The Oireachtas sub-committee hearings into a report on the Dublin and Monaghan bombings should be abandoned three families of those killed in the 1974 attacks said today.
As victims and relatives of those killed in the bombings appeared before Joint Oireachtas Committee on Justice, Equality, Defence and Women's Rights to plead for a public inquiry, a so-called breakaway group claimed the investigation was meaningless.
Members of the Justice for the Forgotten group took turns to stand before the committee and describe the scenes they faced on May 17th, 1974 and the horrific circumstances they have had to live with for the past 30 years.
But solicitor Mr Desmond Doherty, acting on behalf of three families, said his clients had suffered enough and called for the hearing to be abandoned and a full public inquiry to be launched immediately.
The hearings, which are expected to last three months, are considering Mr Justice Henry Barron's report into the bombings, published last December.
Mr Doherty said: "Everybody knows how they have been maimed. These bombings happened in 1974, not last week.
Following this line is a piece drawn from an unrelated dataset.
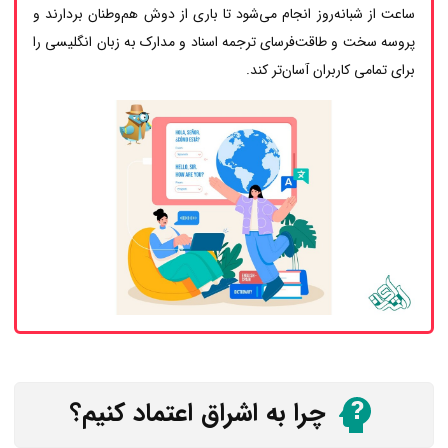
ساعت از شبانه‌روز انجام می‌شود تا باری از دوش هم‌وطنان بردارند و
پروسه سخت و طاقت‌فرسای ترجمه اسناد و مدارک به زبان انگلیسی را
برای تمامی کاربران آسان‌تر کند.
چرا به اشراق اعتماد کنیم؟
"This is not a trivial investigation, it is an inquiry into matters of life and death and Irish state accountability."
A statement was read to the committee on behalf of the three families who object to the hearing.
It said: "The proposed scheme of events is insulting and suspicious and at its best, the attempt to settle these so-called hearings is naive and foolish.
"We have tragically got used to being ignored, demonised and criticised by all organs of the state for the last 30 years and in effect we have been marginalised. We have suffered enough.
"If this committee by now does not know who we are and how we have suffered then you should resign from your position immediately."
It went on to say the families were sick of describing their experiences, which had now become a matter of undeniable fact.
It said: "We have been sucked into a vortex of civil service, governmental and political bureaucracy and red tape.
"Our suffering has been replaced by rules, regulations, committees and sub-committees. We have been lost in this process."
They called for the three-month hearing to be abandoned and for a public inquiry to be opened immediately.
Committee chairman Sean Ardagh said he would look into the application and respond to it before next Tuesday.
Earlier, counsel for the Justice for the Forgotten group Mr Cormac O Dulachain said Mr Justice Barron's report was a "ringing endorsement" for a public inquiry.
He said although it addressed the issues in a superficial way, in that it contains detail and comment on most aspects of the bombings, it did not establish the truth.
Mr O Dulachain said: "As a report it is devastating in the extent of failures it reveals.
"The conclusions of the judge cannot be compared to those which would be realised by a full public inquiry.
"It did not establish why those omissions and failures occurred, nor did it establish who should take responsibility."
Alice O'Brien, who lost her sister, brother-in-law and their two children in the Parnell Street, Dublin bombing, said the government of the day had done nothing and a subsequent Garda investigation had come to nothing.
She said: "The door has been shut in our faces many times and we hope that this is at last an opening."
Committee chairman Sean Ardagh said the function of the hearings was to assess what lessons might be learned from the Barron report and whether a public inquiry would be fruitful.
The report was critical of the Irish government at the time of the bombings and of the original Garda investigation but found no evidence of collusion at a senior level.
At a meeting with Tony Blair yesterday, Taoiseach Bertie Ahern asked any British officials who may be called by the inquiry to cooperate fully.
The Dublin bombs on May 17, 1974 killed 26 people in three streets, including a pregnant woman. The Monaghan bomb on the same day killed seven people.